**Data records:**
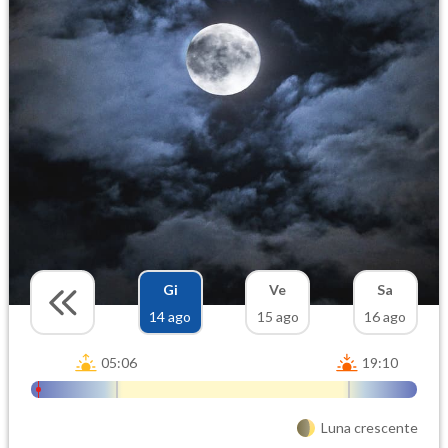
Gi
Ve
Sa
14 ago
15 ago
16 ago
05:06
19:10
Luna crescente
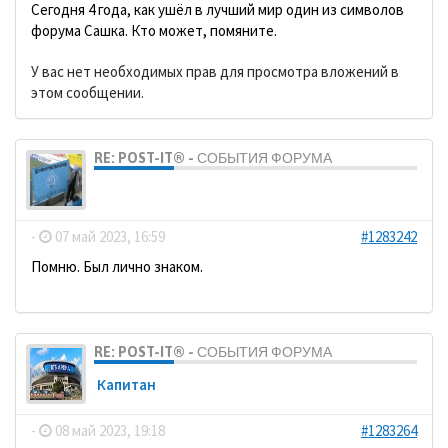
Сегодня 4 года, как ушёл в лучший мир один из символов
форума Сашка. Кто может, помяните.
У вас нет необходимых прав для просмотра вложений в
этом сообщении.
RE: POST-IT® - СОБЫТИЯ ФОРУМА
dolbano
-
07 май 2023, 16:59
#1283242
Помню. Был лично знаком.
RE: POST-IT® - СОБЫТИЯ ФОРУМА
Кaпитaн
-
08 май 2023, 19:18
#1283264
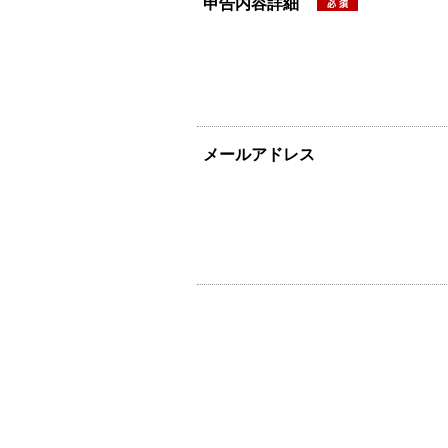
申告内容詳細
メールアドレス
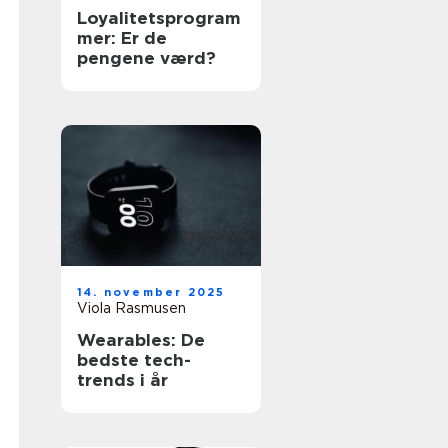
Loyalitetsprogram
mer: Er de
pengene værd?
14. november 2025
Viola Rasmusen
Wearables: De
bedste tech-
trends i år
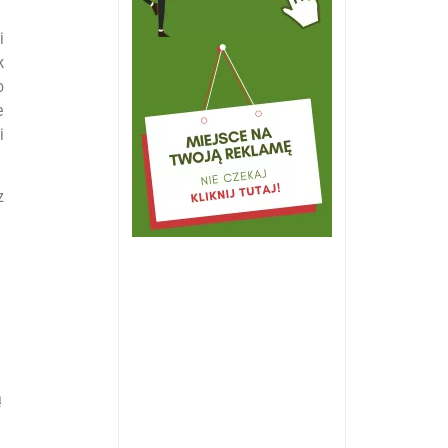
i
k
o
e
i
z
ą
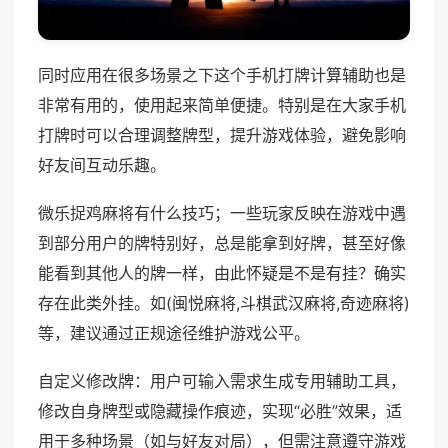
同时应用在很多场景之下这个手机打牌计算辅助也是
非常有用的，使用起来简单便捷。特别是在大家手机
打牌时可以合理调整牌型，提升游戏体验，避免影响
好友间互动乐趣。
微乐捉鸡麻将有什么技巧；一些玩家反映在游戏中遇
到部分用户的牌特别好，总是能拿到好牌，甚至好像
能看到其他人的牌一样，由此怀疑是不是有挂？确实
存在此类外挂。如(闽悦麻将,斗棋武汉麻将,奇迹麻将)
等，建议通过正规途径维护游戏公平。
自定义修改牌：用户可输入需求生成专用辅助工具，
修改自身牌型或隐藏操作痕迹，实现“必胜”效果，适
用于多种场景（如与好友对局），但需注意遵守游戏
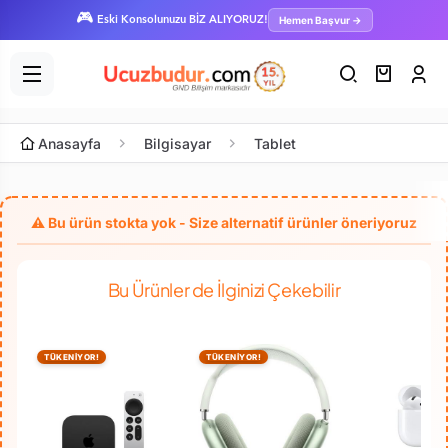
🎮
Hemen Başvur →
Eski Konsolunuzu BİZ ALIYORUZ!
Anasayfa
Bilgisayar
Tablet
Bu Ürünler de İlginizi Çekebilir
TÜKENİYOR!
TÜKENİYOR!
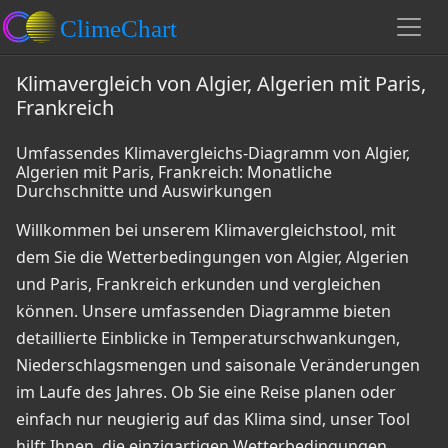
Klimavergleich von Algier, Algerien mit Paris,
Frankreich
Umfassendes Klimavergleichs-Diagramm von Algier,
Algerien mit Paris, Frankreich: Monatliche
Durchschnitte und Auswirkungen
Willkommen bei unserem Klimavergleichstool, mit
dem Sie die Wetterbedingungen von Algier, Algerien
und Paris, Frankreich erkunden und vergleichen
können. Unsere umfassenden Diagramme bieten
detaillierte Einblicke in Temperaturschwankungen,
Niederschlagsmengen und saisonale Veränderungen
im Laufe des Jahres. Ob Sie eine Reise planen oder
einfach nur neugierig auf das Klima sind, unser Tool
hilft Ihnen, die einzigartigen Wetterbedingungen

**Required work:** Read through the listing and copy each line in which the word "Algerien" occurs.

**Output:**
Klimavergleich von Algier, Algerien mit Paris,
Algerien mit Paris, Frankreich: Monatliche
dem Sie die Wetterbedingungen von Algier, Algerien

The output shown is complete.